02-24-2021
In January 2021, the Sixth Circuit Court of Appeals affirmed summary judgment against Melanie Pelcha, who claimed her employer fired her in violation of the Age Discrimination in Employment Act (ADEA).
In the underlying facts of the case, 47-year- old Pelcha requested time off from her position at MW Bancorp. She did not follow company policy in making her request. The bank fired her for that failure and other workplace issues. In assessing whether to allow her case to proceed, the Sixth Circuit reviewed Pelcha’s evidence. The CEO allegedly made three statements that suggested age bias. First, he stated an 80-year-old employee had a “limited shelf life” and reached her “expiration date.” Second, the CEO intended to reduce that older employee’s hours until she quit. Third, the CEO stated he would like to hire “younger tellers.”

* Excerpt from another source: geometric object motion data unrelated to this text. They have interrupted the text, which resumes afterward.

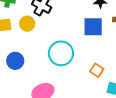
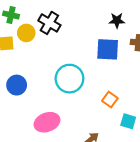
yellow circle: (27, 24) -> (26, 33), moved

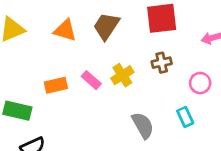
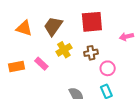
yellow cross: (122, 75) -> (64, 50), moved
pink circle: (200, 83) -> (108, 68), moved

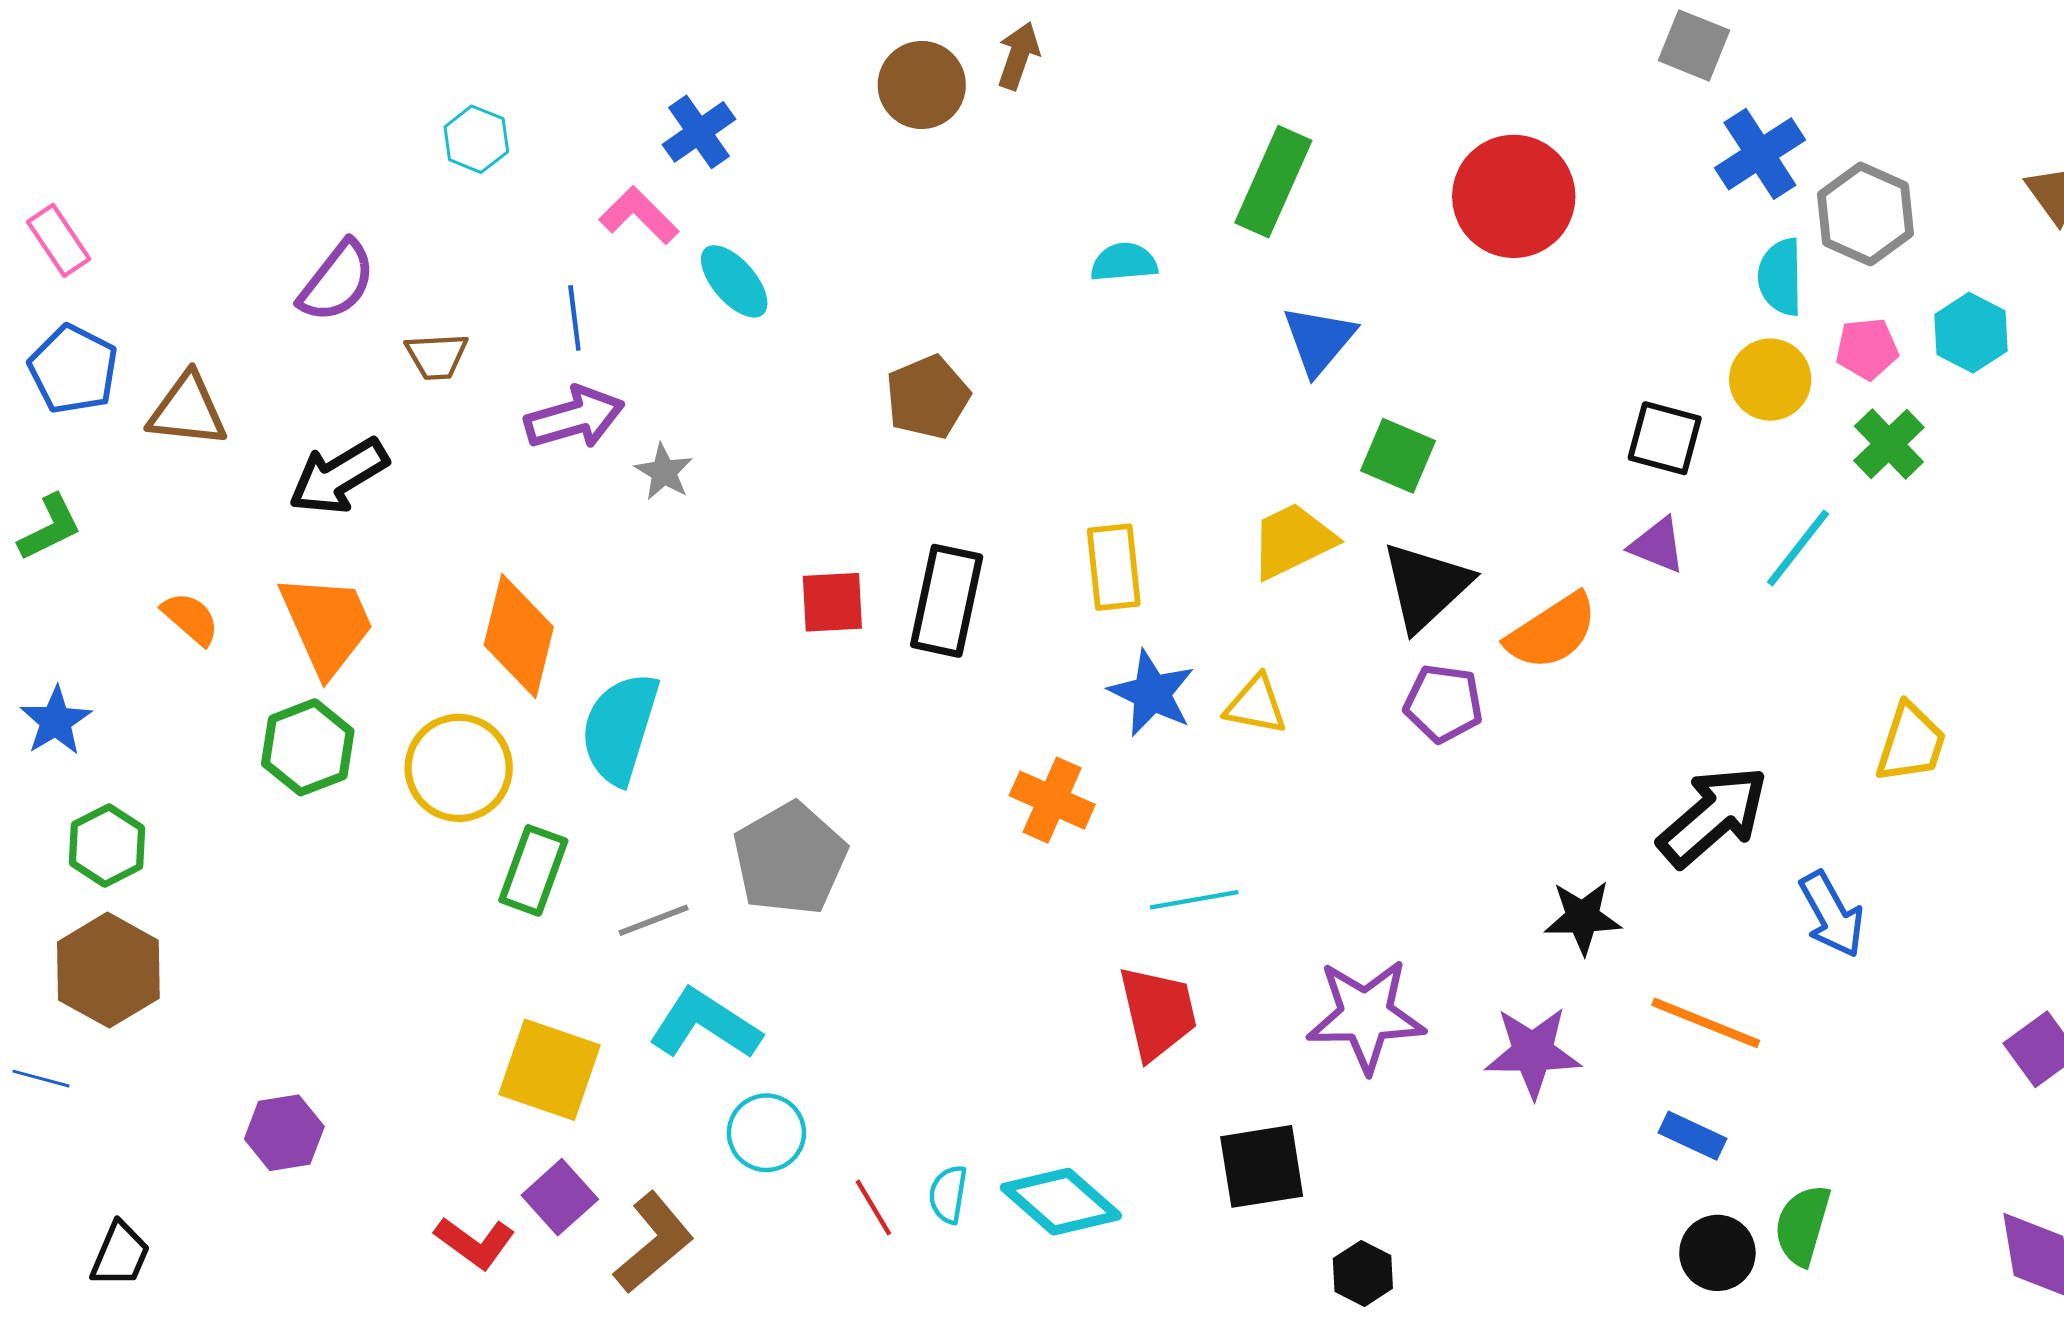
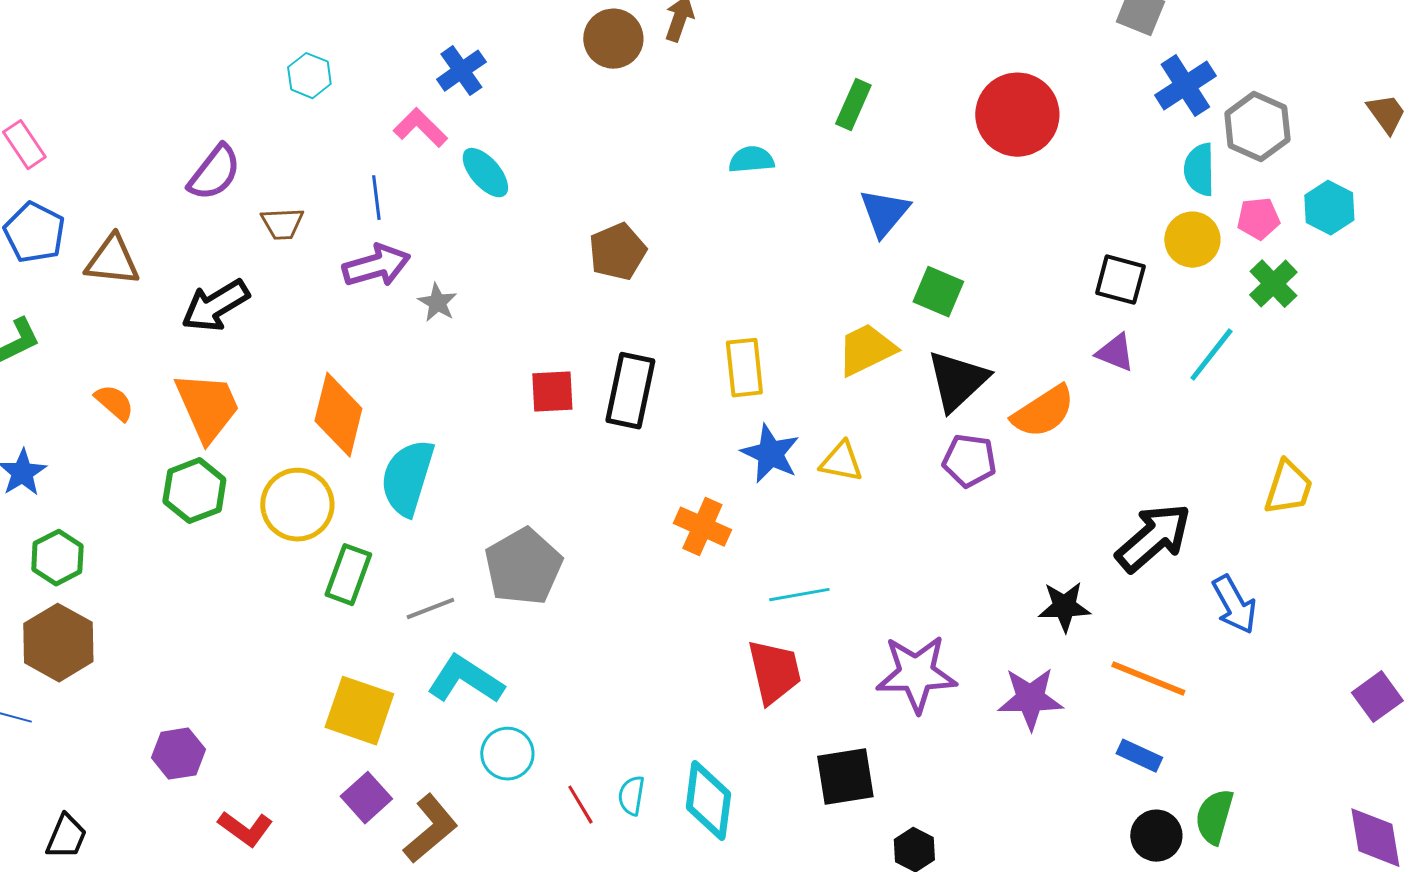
green rectangle: (1273, 182) -> (853, 105), size x0.7
cyan diamond: (1061, 1202) -> (708, 801), turned 56
red L-shape: (475, 1243) -> (245, 829), moved

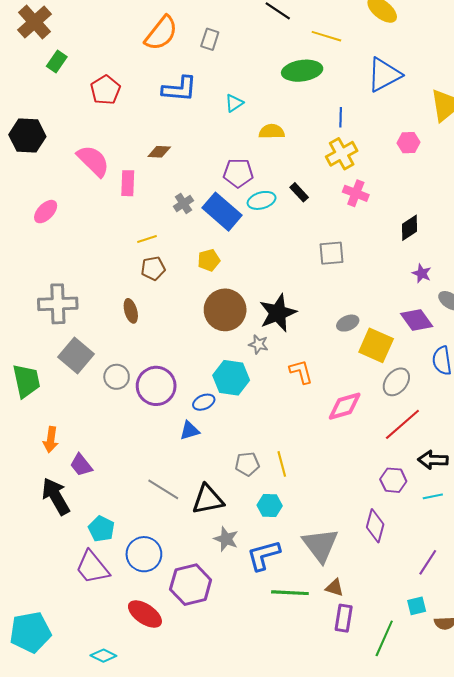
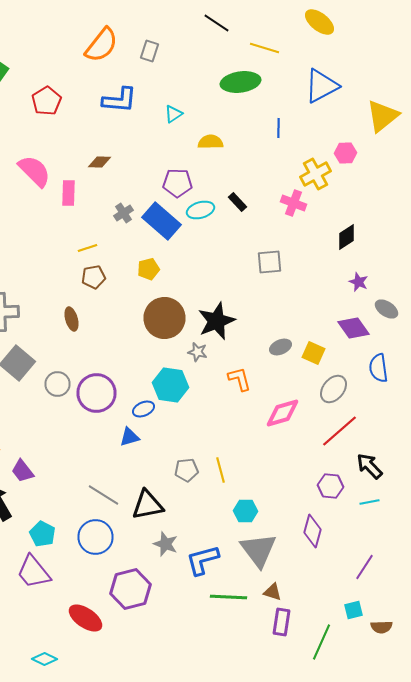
yellow cross: (342, 154) -> (316, 174), moved
gray ellipse: (348, 323) -> (280, 347), moved
yellow square: (376, 345) -> (314, 353), size x0.7
black arrow: (433, 460) -> (370, 466), turned 44
cyan hexagon: (270, 506) -> (246, 511), moved
blue circle: (144, 554) -> (96, 537), moved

The Sixth Circuit panel concluded Pelcha could not prove her age was the “sole reason” for her dismissal, and thus summary judgment was appropriate. She has filed an appeal of the ruling to the full Sixth Circuit, seeking to overturn the panel’s decision. The AARP, the National Employment Lawyers’ Association, and the Equal Employment Opportunity Commission submitted briefs supporting her appeal of the decision. These organizations argue that a “sole cause” standard should not have been applied in this case based on legal precedent, including language from the U.S. Supreme Court. Should this standard be adopted, these organizations argue, it will be extremely difficult for older employees to prevail on age discrimination claims. These groups also fear the impact of the adoption of this same standard by other courts. The EEOC argued that the “but, for” standard should be applied, pointing to previous court decisions.